> the person who experienced a failure and loss of a collection evidently
had a "not synced" zk server node that also didn't know it wasn't synced

This indeed should be a configuration issue or a bug. ZK servers when
joining a quorum, sync-ing their states and later only the leader changes
the state. Although I know a few bugs in older ZK versions that can lead to
out-of-sync states in some rare cases.

In ZooKeeper, each committed state change made by the leader is marked by a
'zxid', an atomically / monotone increasing 'logical timestamp' value. It
shouldn't happen to have different changes marked by the same zxid. Also if
a client got a response that some change was successful, then that change
has already persisted and even in the case of a server failure, it should
be restored. But the theoretical configuration problem you described
(having multiple ZK quorums running and clients got provided servers from
multiple quorums) can lead to all sorts of problems. The states will
diverge and even the session ids can be duplicated.
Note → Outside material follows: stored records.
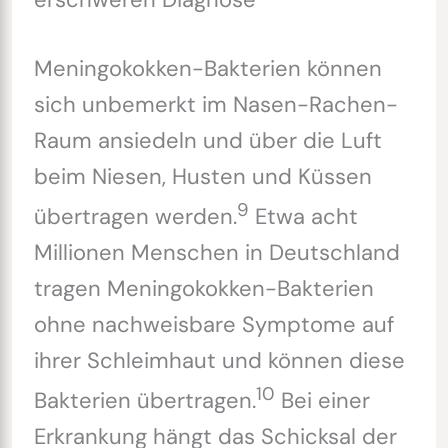
Meningokokken-Bakterien können
sich unbemerkt im Nasen-Rachen-
Raum ansiedeln und über die Luft
beim Niesen, Husten und Küssen
9
übertragen werden.
Etwa acht
Millionen Menschen in Deutschland
tragen Meningokokken-Bakterien
ohne nachweisbare Symptome auf
ihrer Schleimhaut und können diese
10
Bakterien übertragen.
Bei einer
Erkrankung hängt das Schicksal der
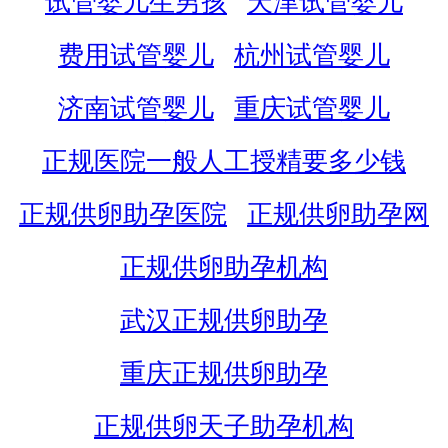
试管婴儿生男孩
天津试管婴儿
费用试管婴儿
杭州试管婴儿
济南试管婴儿
重庆试管婴儿
正规医院一般人工授精要多少钱
正规供卵助孕医院
正规供卵助孕网
正规供卵助孕机构
武汉正规供卵助孕
重庆正规供卵助孕
正规供卵天子助孕机构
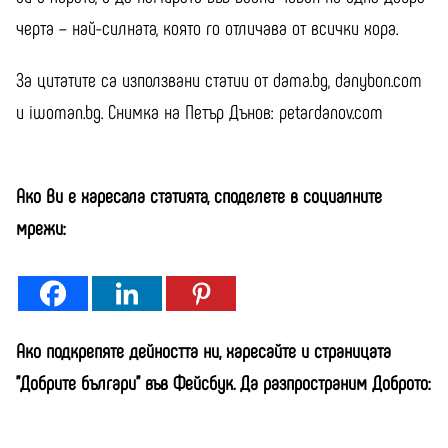
черта – най-силната, която го отличава от всички хора.
За цитатите са използвани статии от dama.bg, danybon.com
и iwoman.bg. Снимка на Петър Дънов: petardanov.com
Ако Ви е харесала статията, споделете в социалните
мрежи:
Ако подкрепяте дейността ни, харесайте и страницата
"Добрите българи" във Фейсбук. Да разпространим Доброто:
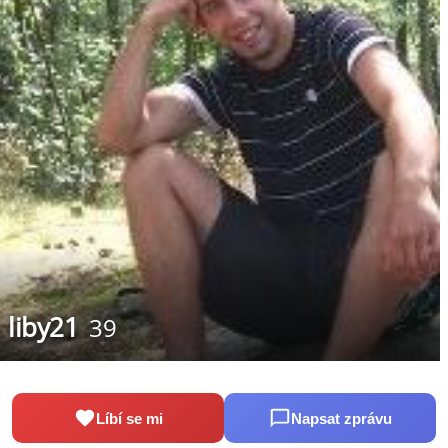
liby21
39
Líbí se mi
Napsat zprávu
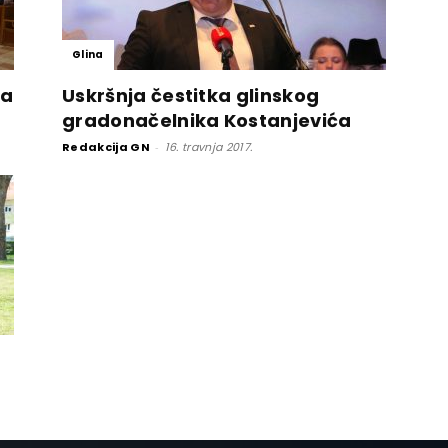
Glina
ma
Uskršnja čestitka glinskog
gradonačelnika Kostanjevića
Redakcija GN
-
16. travnja 2017.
However, you mentioned that ZooKeeper is used differently in multiple
places in Solr. If Solr uses multiple zk client sessions in a single jvm,
then it is possible that these zk sessions are handled by different zk
servers and server A is a bit behind server B (last known zxid is smaller
on zk server A than on zk server B). The state observed by the client in
session A will eventually catch up (within a given time bound) and the
changes in  session A will exactly follow the changes observed in session
B. But ZK doesn't guarantee that different client sessions (either running
on different hosts or in the same host / jvm) will always see the same
state. For the same session (if it moves to a different ZK server) this is
guaranteed though (the client  communicates to the server the last zxid it
has seen and the server knows if it is not up-to-date and can handle the
situation).
https://zookeeper.apache.org/doc/r3.8.0/zookeeperOver.html#Guarantees

When one designs any distributed synchronization using ZooKeeper, then it
is important to calculate with these limitations. Relying on Curator can
help here a lot, as it provides a higher level of abstraction.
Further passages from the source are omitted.